陸峰從前門而出,便見得那“厲詭”依舊是被“嘎巴拉碗”之中的“貢品”所吸引,陸峰順著外面的路再走,那“厲詭”無有搭理陸峰,陸峰看著這“魔詭”的模樣,神色如常。
這一次,外頭的大日天光從天上照耀下來,撒在了人的身上,叫人背后暖洋洋的。
這同時也體現著。
此地被破,已和外地無異。
它可以輕松的從這里出去。
不須得和外界隔離開,雖然看起來這一次除了冒險來此之外,無有得到任何的線索——可是陸峰知道,自己這一次收獲頗豐,不過在那之前,他須得將自己發燒這件事情解決掉。

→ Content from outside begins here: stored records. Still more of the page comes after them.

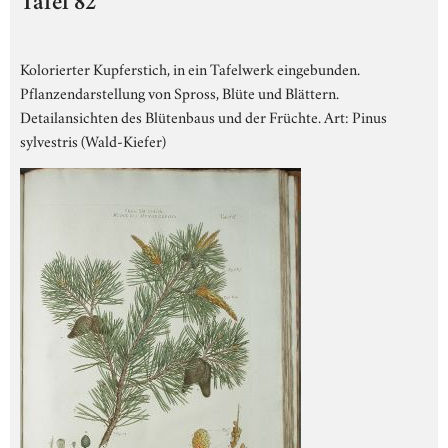
Tafel 82
Kolorierter Kupferstich, in ein Tafelwerk eingebunden.
Pflanzendarstellung von Spross, Blüte und Blättern.
Detailansichten des Blütenbaus und der Früchte. Art: Pinus
sylvestris (Wald-Kiefer)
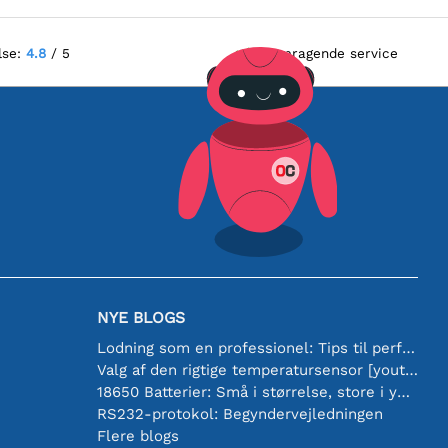
lse:
4.8
/ 5
Fremragende service
NYE BLOGS
Lodning som en professionel: Tips til perfekte elektroniske forbindelser
Valg af den rigtige temperatursensor [youtube]
18650 Batterier: Små i størrelse, store i ydeevne
RS232-protokol: Begyndervejledningen
Flere blogs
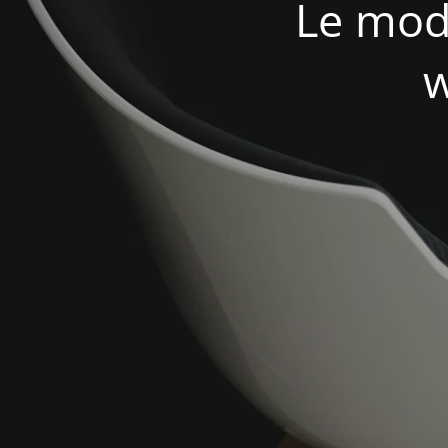
Le mod
w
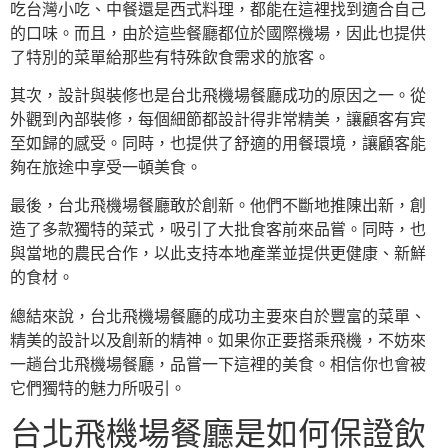
吃台灣小吃、中餐還是西式料理，都能在這裡找到適合自己
的口味。而且，由於這些餐廳都位於國際機場，因此也提供
了特別的菜單給那些有特殊飲食需求的旅客。
其次，設計與裝修也是台北飛機場餐廳成功的原因之一。從
外觀到內部裝修，每個細節都設計得非常精美，讓顧客有宾
至如歸的感受。同時，也提供了舒適的用餐環境，讓顧客能
夠在旅途中享受一頓美食。
最後，台北飛機場餐廳敢於創新。他們不斷地推陳出新，創
造了多款獨特的菜式，吸引了大批食客前來品嘗。同時，也
與當地的農民合作，以此支持本地產業並提供更健康、新鮮
的食材。
總結來說，台北飛機場餐廳的成功主要來自於豐富的菜單、
精美的設計以及創新的精神。如果你正要搭乘飛機，不妨來
一趟台北飛機場餐廳，品嘗一下這裡的美食。相信你也會被
它們獨特的魅力所吸引。
台北飛機場餐廳是如何保證飲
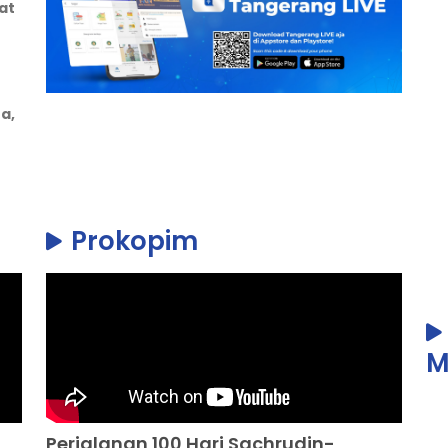
at
a,
Prokopim
M
Perjalanan 100 Hari Sachrudin-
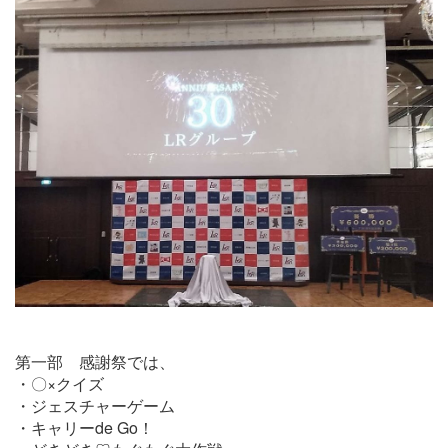
第一部 感謝祭では、
・〇×クイズ
・ジェスチャーゲーム
・キャリーde Go！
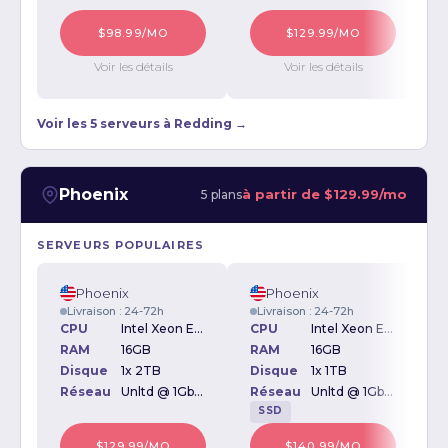
$98.99/MO
$129.99/MO
Voir les détails
Voir les détails
Voir les 5 serveurs à Redding →
Phoenix
à partir de
$129.99/mo
5 plans
SERVEURS POPULAIRES
Phoenix
Phoenix
Livraison : 24-72h
Livraison : 24-72h
CPU
Intel Xeon E3-1270v2 3.50GHz
CPU
Intel Xeon E3-1270v2 3.50GHz
RAM
16GB
RAM
16GB
Disque
1x 2TB
Disque
1x 1TB
D
Réseau
Unltd @ 1Gbps
Réseau
Unltd @ 1Gbps
SSD
$129.99/MO
$140.99/MO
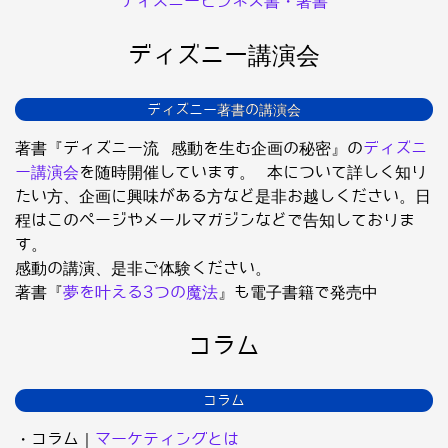
ディズニービジネス書・著書
ディズニー講演会
ディズニー著書の講演会
著書『ディズニー流 感動を生む企画の秘密』の
ディズニ
ー講演会
を随時開催しています。 本について詳しく知り
たい方、企画に興味がある方など是非お越しください。日
程はこのページやメールマガジンなどで告知しておりま
す。
感動の講演、是非ご体験ください。
著書『
夢を叶える3つの魔法
』も電子書籍で発売中
コラム
コラム
・コラム｜
マーケティングとは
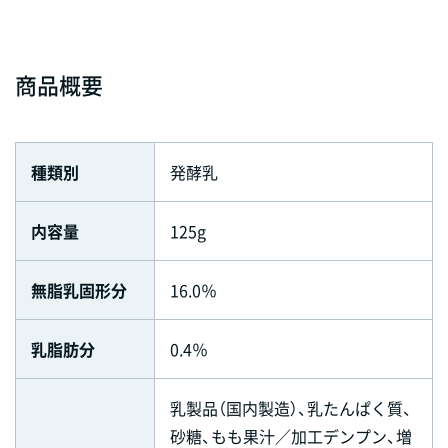
商品概要
種類別
発酵乳
内容量
125g
無脂乳固形分
16.0％
乳脂肪分
0.4％
乳製品（国内製造）、乳たんぱく質、
砂糖、もも果汁／加工デンプン、増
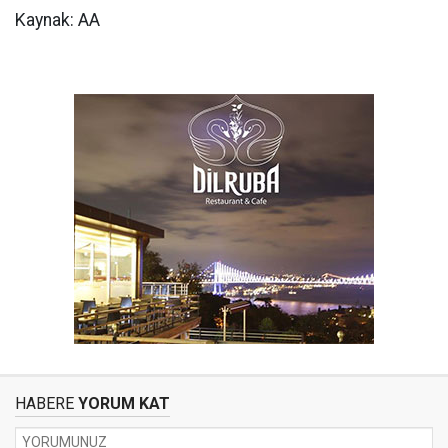
Kaynak: AA
HABERE
YORUM KAT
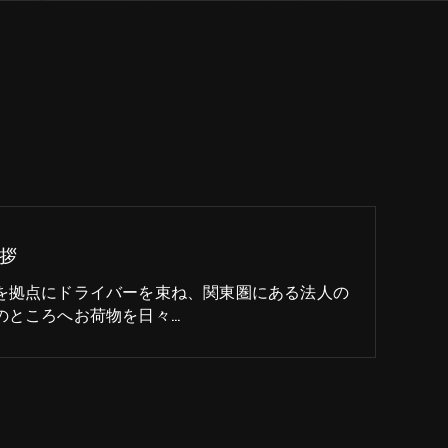
拶
を拠点にドライバーを束ね、関東圏にある法人の
のところへお荷物を日々…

陸峰順著此地而出,將大包裹都放在了自己背后的“業力大輪”之中。
隨后緩緩收縮。
止這“一進一出”之中,陸峰的“性魂”再度被吸收進去了些許——要是不能處理這件事情,他可能就要面對“性魂殘缺”的可怕未來了,這樣莫說是要成佛,怕是后來“魔口”碾碎他的“性魂”,叫他成為燃料偶有可能。
他帶著真恩上師走了出來。
不過,真恩上師那傳承到了現在,已經有了上百年的“嘎巴拉碗”,現是拿不回來了。
落在了那神殿外面。
陸峰也不敢去拿。
不過,和“嘎巴拉碗”相比。
還是真恩上師的一條性命比較珍貴。
陸峰相信,真恩上師醒來之后,是會理解他的。
路上也不止一人見到了陸峰,陸峰回來之后,便不再出來。
他的臉色徹底被燒的紅堂堂的,看起來是要燒糊涂了,如同醉酒。
但是陸峰說的話十分清晰,很有條理。
并且在他閉關之后,廟子之中也有了反應。
有人在這個時候,“錦上添花”了。
先是“獒公僧”帶著幾個箱子,來探視陸峰。
無有見到陸峰,就將這些禮物留下。
并且故意叫人看見。
繼而又有了幾位僧侶,亦來送物。
他們送的東西并不多,對于現在的陸峰來說,亦是“象征意義”大于“實際意義”,他們的出現,本來就是一種支持。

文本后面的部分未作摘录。